You may choose any paper related to the material covered in class, and this choice must be approved. Here are some possibilities (if you choose one, let me know so I can remove it):
Preconditioned Data Sparsification for Big Data with Applications to PCA and K-means Fast and Robust Least Squares Estimation in Corrupted Linear Models Time and Space Efficient Spectral Clustering via Column Sampling
- Effective Dimensionality Reduction for Canonical Correlation Analysis
CUR Algorithm for Partially Observed Matrices Single Pass PCA of Matrix Products Recursive Sampling for the Nystrom Method
- Faster Kernel Ridge Regression Using Sketching and Preconditioning
- Iterative Hessian Sketch: Fast and Accurate Solution Approximation for Constrained Least-Squares
- Newton Sketch: A Near Linear-Time Optimization Algorithm with Linear-Quadratic Convergence
GIANT: Globally Improved Approximate Newton Method for Distributed Optimization
- Scalable Kernel Methods via Doubly Stochastic Gradients
Paper selections are due March 19, and the presentations will be held the week of April 23. In the interim period, you must attend at least two office hours to discuss this paper with me: once after you have read your selection, the week of March 26 or earlier, and again after you have completed the implementation and experiments, the week of April 16 or earlier. Your efforts during those discussions, as well as your final presentation, will determine your project grade.

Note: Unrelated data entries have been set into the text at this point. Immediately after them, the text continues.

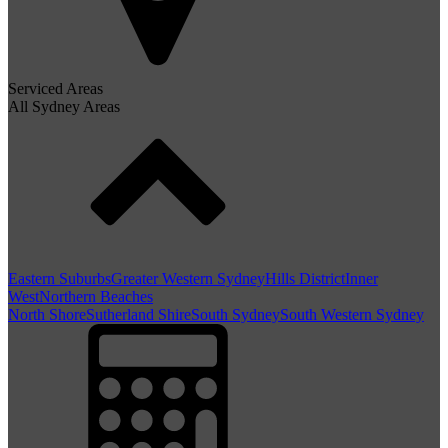
Serviced Areas
All Sydney Areas
Eastern Suburbs
Greater Western Sydney
Hills District
Inner
West
Northern Beaches
North Shore
Sutherland Shire
South Sydney
South Western Sydney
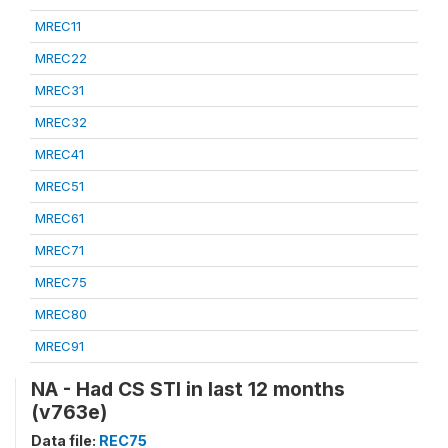
MREC11
MREC22
MREC31
MREC32
MREC41
MREC51
MREC61
MREC71
MREC75
MREC80
MREC91
NA - Had CS STI in last 12 months
(v763e)
Data file:
REC75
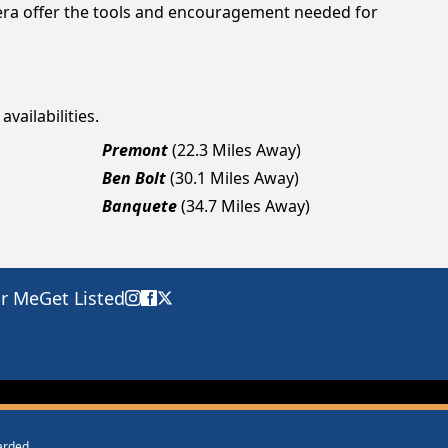
viera offer the tools and encouragement needed for
vailabilities.
Premont
(22.3 Miles Away)
Ben Bolt
(30.1 Miles Away)
Banquete
(34.7 Miles Away)
ar Me
Get Listed
warded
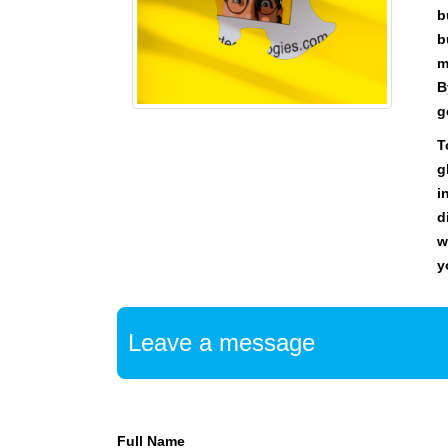
U
b
F
b
O
C
m
U
B
S
g
O
N
T
M
g
A
i
K
d
I
w
N
G
y
E
V
E
Leave a message
R
Y
A
S
P
Full Name
E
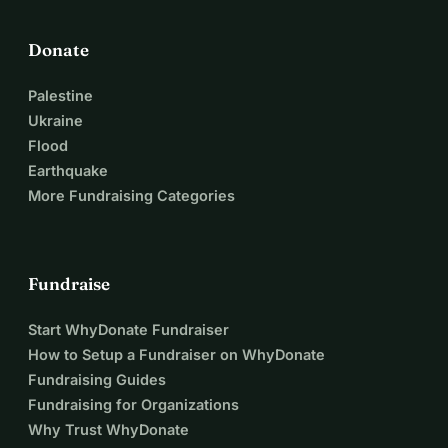
Donate
Palestine
Ukraine
Flood
Earthquake
More Fundraising Categories
Fundraise
Start WhyDonate Fundraiser
How to Setup a Fundraiser on WhyDonate
Fundraising Guides
Fundraising for Organizations
Why Trust WhyDonate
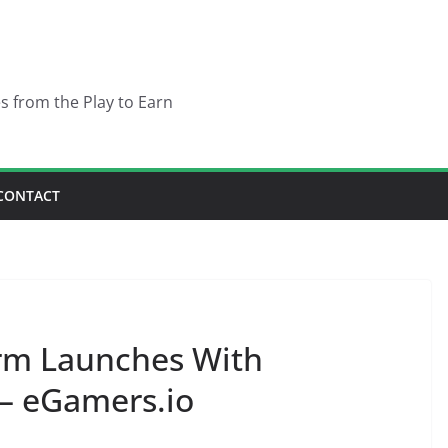
es from the Play to Earn
CONTACT
rm Launches With
 – eGamers.io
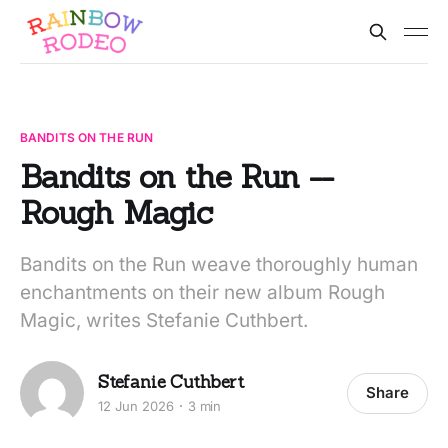
BANDITS ON THE RUN
Bandits on the Run --
Rough Magic
Bandits on the Run weave thoroughly human
enchantments on their new album Rough
Magic, writes Stefanie Cuthbert.
Stefanie Cuthbert
Share
12 Jun 2026
3 min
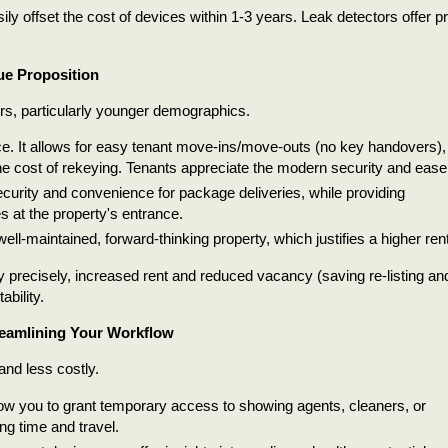
y offset the cost of devices within 1-3 years. Leak detectors offer pr
ue Proposition
rs, particularly younger demographics.
e. It allows for easy tenant move-ins/move-outs (no key handovers),
e cost of rekeying. Tenants appreciate the modern security and ease
curity and convenience for package deliveries, while providing
s at the property's entrance.
well-maintained, forward-thinking property, which justifies a higher rent
 precisely, increased rent and reduced vacancy (saving re-listing an
ability.
reamlining Your Workflow
nd less costly.
ow you to grant temporary access to showing agents, cleaners, or
ng time and travel.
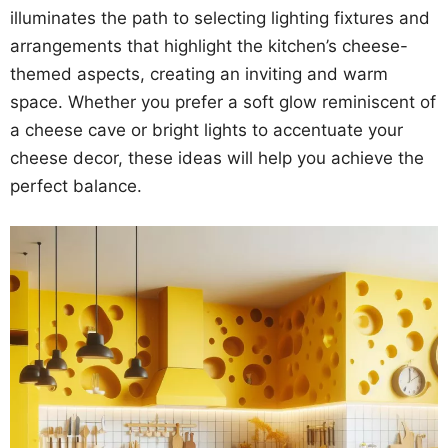
illuminates the path to selecting lighting fixtures and
arrangements that highlight the kitchen’s cheese-
themed aspects, creating an inviting and warm
space. Whether you prefer a soft glow reminiscent of
a cheese cave or bright lights to accentuate your
cheese decor, these ideas will help you achieve the
perfect balance.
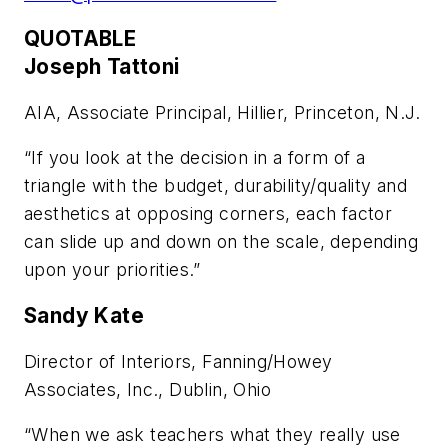
QUOTABLE
Joseph Tattoni
AIA, Associate Principal, Hillier, Princeton, N.J.
“If you look at the decision in a form of a
triangle with the budget, durability/quality and
aesthetics at opposing corners, each factor
can slide up and down on the scale, depending
upon your priorities.”
Sandy Kate
Director of Interiors, Fanning/Howey
Associates, Inc., Dublin, Ohio
“When we ask teachers what they really use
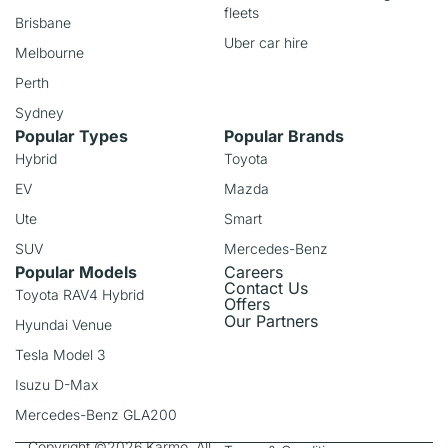
fleets
Brisbane
Uber car hire
Melbourne
Perth
Sydney
Popular Types
Popular Brands
Hybrid
Toyota
EV
Mazda
Ute
Smart
SUV
Mercedes-Benz
Popular Models
Careers
Contact Us
Toyota RAV4 Hybrid
Offers
Our Partners
Hyundai Venue
Tesla Model 3
Isuzu D-Max
Mercedes-Benz GLA200
Copyright ©2026 Karmo. All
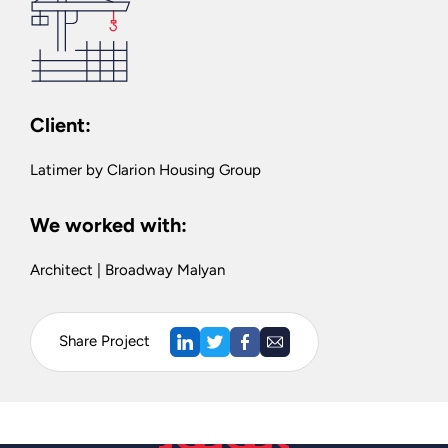
Client:
Latimer by Clarion Housing Group
We worked with:
Architect | Broadway Malyan
Share Project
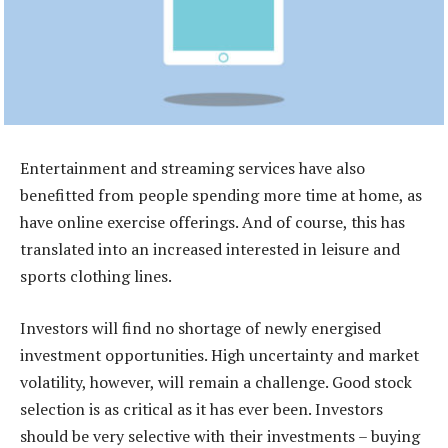
Entertainment and streaming services have also
benefitted from people spending more time at home, as
have online exercise offerings. And of course, this has
translated into an increased interested in leisure and
sports clothing lines.
Investors will find no shortage of newly energised
investment opportunities. High uncertainty and market
volatility, however, will remain a challenge. Good stock
selection is as critical as it has ever been. Investors
should be very selective with their investments – buying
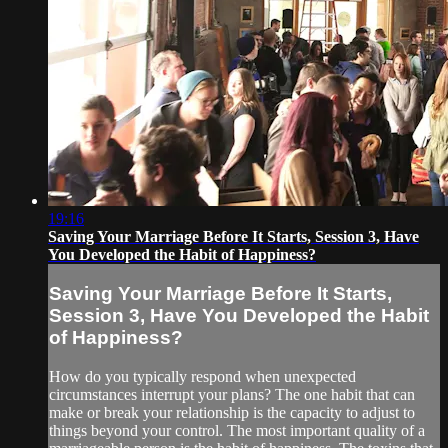
19:16
Saving Your Marriage Before It Starts, Session 3, Have
You Developed the Habit of Happiness?
Saving Your Marriage Before It Starts,
Session 3, Have You Developed the Habit
of Happiness?
How do you typically respond when unexpected
circumstances interrupt your plans? The one habit that can
make or break your relationship is the capacity to adjust to
things beyond your control. The most important quality of a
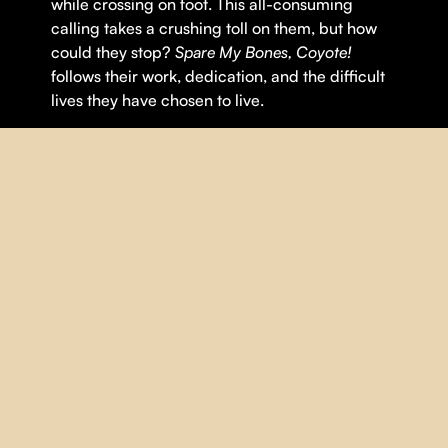
while crossing on foot. This all-consuming
calling takes a crushing toll on them, but how
could they stop?
Spare My Bones, Coyote!
follows their work, dedication, and the difficult
lives they have chosen to live.
Theme(s):
Human Rights
,
Migration
DETAILS
DIRECTOR |
Jonah Malak
YEAR |
2025
COUNTRY |
Québec
DURATION |
84 minutes
ORIGINAL LANGUAGE |
English
,
Spanish
SUBTITLES |
French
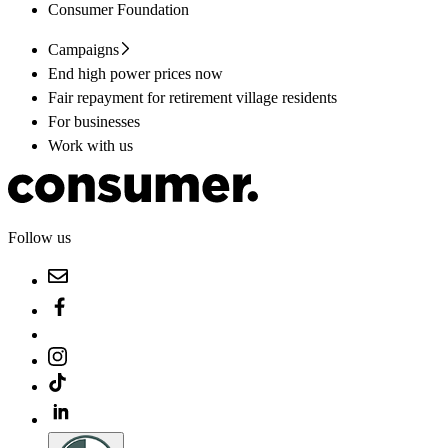
Consumer Foundation
Campaigns
End high power prices now
Fair repayment for retirement village residents
For businesses
Work with us
Follow us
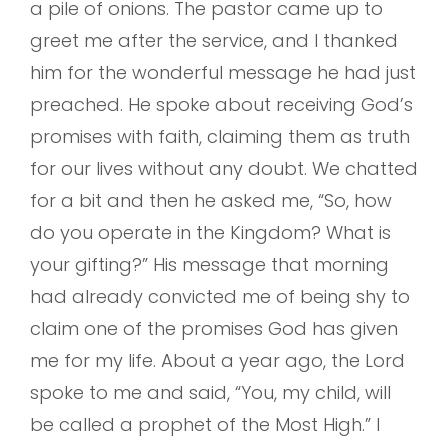
a pile of onions. The pastor came up to
greet me after the service, and I thanked
him for the wonderful message he had just
preached. He spoke about receiving God’s
promises with faith, claiming them as truth
for our lives without any doubt. We chatted
for a bit and then he asked me, “So, how
do you operate in the Kingdom? What is
your gifting?” His message that morning
had already convicted me of being shy to
claim one of the promises God has given
me for my life. About a year ago, the Lord
spoke to me and said, “You, my child, will
be called a prophet of the Most High.” I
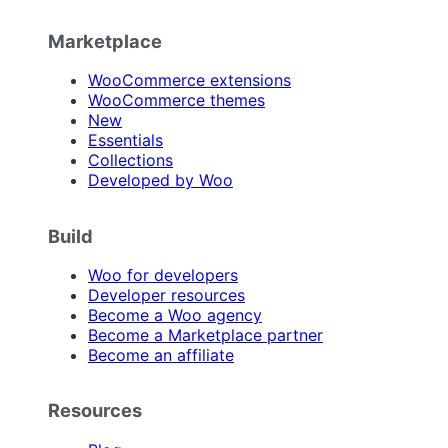
Marketplace
WooCommerce extensions
WooCommerce themes
New
Essentials
Collections
Developed by Woo
Build
Woo for developers
Developer resources
Become a Woo agency
Become a Marketplace partner
Become an affiliate
Resources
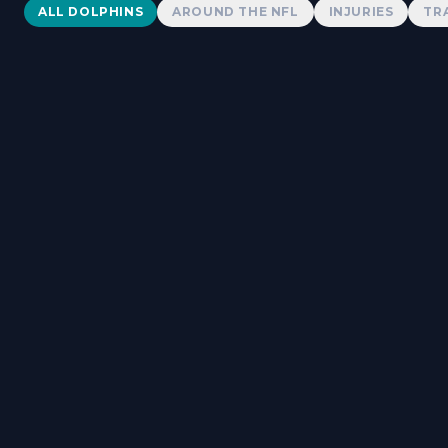
Dolphins News
ALL DOLPHINS
AROUND THE NFL
INJURIES
TR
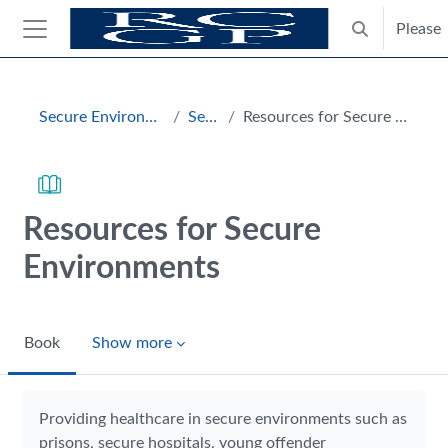
Skip to main content
Please
Toggle search
Side panel
Blocks
Secure Environments Hub
Section
Resources for Secure Environments
Resources for Secure
Environments
Book
Show more
Completion requirements
Providing healthcare in secure environments such as
prisons, secure hospitals, young offender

- Lectures 7 and 8 drew from the first and second of Vershynin's excellent lectures on probabilistic methods for data science
- We mentioned that sums of gaussians are gaussian
- A write-up of the relative error guarantee for CX decompositions.
- We mentioned in class that the matrix inversion lemma lets us use low-rank approximations of our kernel matrix to efficiently approximately solve ridge regression problems, and suggested that it is a general phenomenon that algorithms for solving kernel problems can be adapted to take advantage of low-rank approximations of the kernel. One of the most famous examples of this adaptation is the interior point algorithm suggested by Fine and Scheinberg for fitting hinge-loss SVMs using kernel approximations.